# [Records for this exercise]
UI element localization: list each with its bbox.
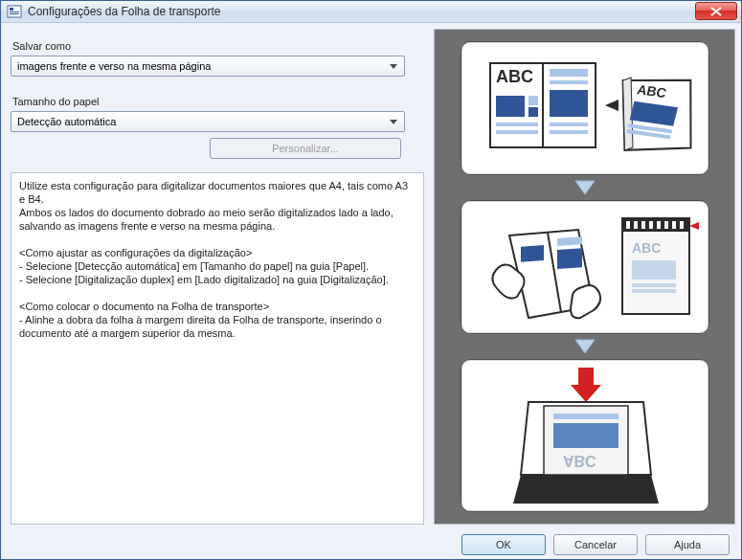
close-icon: [710, 7, 722, 16]
svg-marker-58: [641, 475, 659, 504]
customize-button: Personalizar...: [210, 138, 401, 159]
help-label: Ajuda: [674, 539, 701, 550]
svg-rect-42: [632, 289, 676, 293]
svg-rect-16: [496, 123, 538, 126]
svg-rect-55: [553, 423, 618, 448]
svg-text:ABC: ABC: [632, 240, 661, 256]
svg-marker-50: [571, 385, 601, 402]
svg-rect-54: [553, 414, 618, 419]
svg-rect-13: [528, 96, 538, 105]
titlebar: Configurações da Folha de transporte: [1, 1, 741, 23]
cancel-button[interactable]: Cancelar: [553, 534, 638, 555]
svg-text:ABC: ABC: [563, 453, 596, 469]
svg-rect-17: [496, 130, 538, 134]
svg-rect-30: [626, 221, 630, 229]
svg-rect-1: [10, 8, 13, 11]
window-title: Configurações da Folha de transporte: [28, 5, 695, 18]
arrow-down-icon: [573, 338, 596, 355]
arrow-down-icon: [573, 179, 596, 196]
svg-marker-20: [605, 100, 618, 111]
app-icon: [7, 4, 22, 19]
svg-rect-40: [632, 260, 676, 280]
svg-rect-49: [578, 368, 594, 385]
svg-rect-41: [632, 283, 676, 287]
save-as-select[interactable]: imagens frente e verso na mesma página: [11, 56, 405, 77]
paper-size-label: Tamanho do papel: [12, 96, 424, 107]
save-as-label: Salvar como: [12, 40, 424, 52]
svg-rect-11: [550, 80, 588, 84]
svg-rect-35: [664, 221, 668, 229]
illustration-pane: ABC: [434, 29, 735, 525]
customize-label: Personalizar...: [272, 143, 339, 154]
save-as-value: imagens frente e verso na mesma página: [17, 60, 211, 72]
ok-button[interactable]: OK: [461, 534, 546, 555]
svg-marker-7: [390, 120, 397, 124]
content-area: Salvar como imagens frente e verso na me…: [1, 23, 741, 530]
svg-rect-19: [550, 130, 588, 134]
doc-text: ABC: [496, 67, 533, 86]
svg-marker-38: [689, 222, 699, 230]
svg-rect-37: [680, 221, 684, 229]
dialog-footer: OK Cancelar Ajuda: [1, 530, 741, 559]
chevron-down-icon: [387, 60, 400, 72]
illustration-scanner-feed: ABC: [461, 359, 709, 512]
illustration-insert-carrier: ABC: [461, 200, 709, 334]
svg-rect-45: [521, 245, 544, 262]
svg-rect-31: [634, 221, 638, 229]
cancel-label: Cancelar: [574, 539, 617, 550]
svg-rect-51: [521, 475, 651, 504]
close-button[interactable]: [695, 2, 737, 20]
paper-size-value: Detecção automática: [17, 116, 116, 127]
svg-rect-2: [10, 11, 19, 12]
left-pane: Salvar como imagens frente e verso na me…: [7, 29, 428, 525]
description-box: Utilize esta configuração para digitaliz…: [11, 172, 424, 525]
svg-rect-14: [528, 107, 538, 117]
paper-size-select[interactable]: Detecção automática: [11, 111, 405, 132]
svg-rect-29: [622, 218, 689, 232]
svg-marker-6: [390, 64, 397, 69]
svg-rect-47: [557, 248, 582, 269]
svg-rect-18: [550, 123, 588, 126]
svg-rect-33: [649, 221, 653, 229]
svg-rect-12: [496, 96, 525, 117]
svg-rect-36: [672, 221, 676, 229]
ok-label: OK: [496, 539, 511, 550]
illustration-open-and-fold: ABC: [461, 41, 709, 175]
chevron-down-icon: [387, 116, 400, 127]
svg-rect-32: [641, 221, 645, 229]
help-button[interactable]: Ajuda: [645, 534, 730, 555]
svg-rect-10: [550, 69, 588, 77]
svg-marker-27: [575, 181, 595, 194]
svg-rect-34: [657, 221, 661, 229]
dialog-window: Configurações da Folha de transporte Sal…: [0, 0, 742, 560]
svg-marker-48: [575, 340, 595, 353]
svg-rect-3: [10, 13, 19, 14]
form-area: Salvar como imagens frente e verso na me…: [7, 29, 428, 168]
svg-marker-57: [513, 475, 530, 504]
svg-rect-15: [550, 90, 588, 117]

# [Aim of the exercise]
Scan the records for the string "transporte" and show every line that contains it.

# [Task result]
titlebar: Configurações da Folha de transporte: [1, 1, 741, 23]
window-title: Configurações da Folha de transporte: [28, 5, 695, 18]
dialog-window: Configurações da Folha de transporte Sal…: [0, 0, 742, 560]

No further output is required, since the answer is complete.